— Task brief —
What you return should match the data word for word, minus the images.

________________

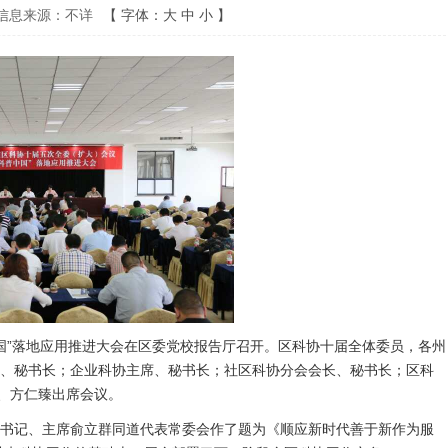
信息来源：不详
【
字体：
大
中
小
】
中国”落地应用推进大会在区委党校报告厅召开。区科协十届全体委员，各州
、秘书长；企业科协主席、秘书长；社区科协分会会长、秘书长；区科
君、方仁臻出席会议。
书记、主席俞立群同道代表常委会作了题为《顺应新时代善于新作为服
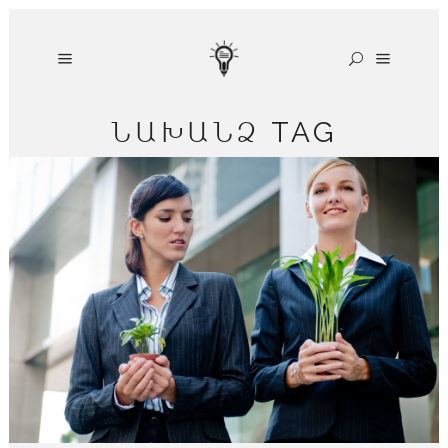
ՆԱԽԱՆՁ TAG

________________

— Final answer —
信息来源：不详
【
字体：
大
中
小
】
中国”落地应用推进大会在区委党校报告厅召开。区科协十届全体委员，各州
、秘书长；企业科协主席、秘书长；社区科协分会会长、秘书长；区科
君、方仁臻出席会议。
书记、主席俞立群同道代表常委会作了题为《顺应新时代善于新作为服
ՆԱԽԱՆՁ TAG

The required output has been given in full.